Sesenta años de espera
Inglaterra está a una sola victoria de algo que se le niega desde 1966: meterse en una final del Mundial. Seis décadas de frustración caben en ese número. El miércoles 15 de julio, en el Mercedes-Benz Stadium de Atlanta, el combinado inglés se jugará el pase a la gran final ante un rival que conoce de sobra el peso de ese escenario.
Enfrente estará Argentina, campeona vigente. La Albiceleste levantó el trofeo en 2022 y ahora va tras algo al alcance de muy pocos: repetir corona, encadenar dos Mundiales seguidos. Un solo choque separa a cada selección de su sueño, y las dos miran exactamente al mismo sitio.
Dos historias opuestas se encuentran en Atlanta: la del que lleva 60 años esperando y la del que no quiere soltar lo que ganó hace apenas cuatro.
Una rivalidad con cicatrices
No es un cruce cualquiera. Inglaterra y Argentina no se medían en un Mundial desde 2002, y su historia común está marcada a fuego por dos capítulos que el fútbol no ha olvidado. Es una de esas rivalidades que trascienden el marcador, cargadas de épica, de viejos rencores y de imágenes que sobreviven al paso de los años.
Ha pasado casi un cuarto de siglo desde que estas dos selecciones se cruzaron por última vez en la máxima cita.
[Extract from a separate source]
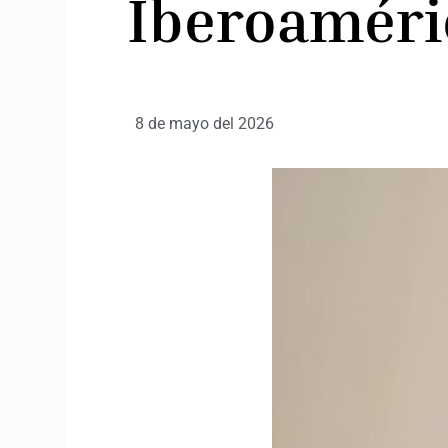
Iberoaméri
8 de mayo del 2026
Toda una generación de aficionados no ha visto un Inglaterra-Argentina mundialista, y el reencuentro no podía llegar en un escenario más tenso: una semifinal, con el billete para la final en juego.
El primero, México 1986. En los cuartos de final, en el mítico Estadio Azteca, la Albiceleste se impuso a Inglaterra (2-1) camino al título. Aquella tarde Diego Maradona firmó las dos jugadas más recordadas de la historia mundialista: primero "La Mano de Dios" y, minutos después, el "Gol del Siglo", una carrera en solitario que dejó atrás a medio equipo inglés.
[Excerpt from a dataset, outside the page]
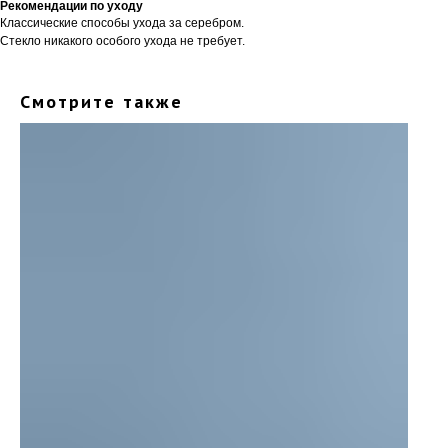
Рекомендации по уходу
Классические способы ухода за серебром.
Стекло никакого особого ухода не требует.
Смотрите также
El segundo, Francia 1998. En los octavos de final, la Albiceleste eliminó a Inglaterra desde los doce pasos, en un duelo en el que David Beckham vio la tarjeta roja. Otra herida inglesa, otra noche imposible de borrar.
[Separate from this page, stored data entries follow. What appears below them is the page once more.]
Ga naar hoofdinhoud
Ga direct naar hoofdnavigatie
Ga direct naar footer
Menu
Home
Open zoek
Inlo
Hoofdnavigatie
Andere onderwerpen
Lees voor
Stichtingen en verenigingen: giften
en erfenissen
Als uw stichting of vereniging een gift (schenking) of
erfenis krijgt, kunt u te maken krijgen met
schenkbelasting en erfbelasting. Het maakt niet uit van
Nada de todo eso saltará al campo el miércoles. Pero todo eso pesa.
Dos caminos con sufrimiento
Ninguna de las dos llegó por la vía cómoda. Inglaterra necesitó de la prórroga para superar a Noruega (2-1), con un doblete de Jude Bellingham que la mantuvo con vida cuando el cruce se le complicaba. La Albiceleste tampoco lo tuvo sencillo: derrotó a Suiza (3-1) en el tiempo suplementario, con Julián Álvarez como autor del tanto que rompió el equilibrio.
Dos victorias sufridas, las dos resueltas en la prórroga y sin llegar a los penaltis. Dos selecciones que llegan curtidas al penúltimo escalón, sabiendo lo que cuesta cada minuto en esta instancia.
Lo que se juega en Atlanta
Para Inglaterra, la oportunidad de cerrar una espera de 60 años y volver a una final que no disputa desde aquel lejano 1966. Para Argentina, la ocasión de prolongar su reinado y firmar una gesta reservada a un puñado de elegidos: ser campeona del mundo dos veces seguidas.
No es solo cosa de dos hinchadas. Un cruce que mezcla nostalgia y presente, viejas cuentas pendientes y una final como recompensa no se ve todas las semanas, y este llega justo cuando los dos protagonistas persiguen algo enorme.
El miércoles, en el Mercedes-Benz Stadium, la memoria y el presente volverán a cruzarse. Maradona, Beckham, el Azteca, los penaltis del 98: nombres y noches que sobrevuelan un partido completamente nuevo. Lo que ocurra sobre el césped de Atlanta dirá quién se queda a un paso de la gloria y quién se despide con el corazón roto.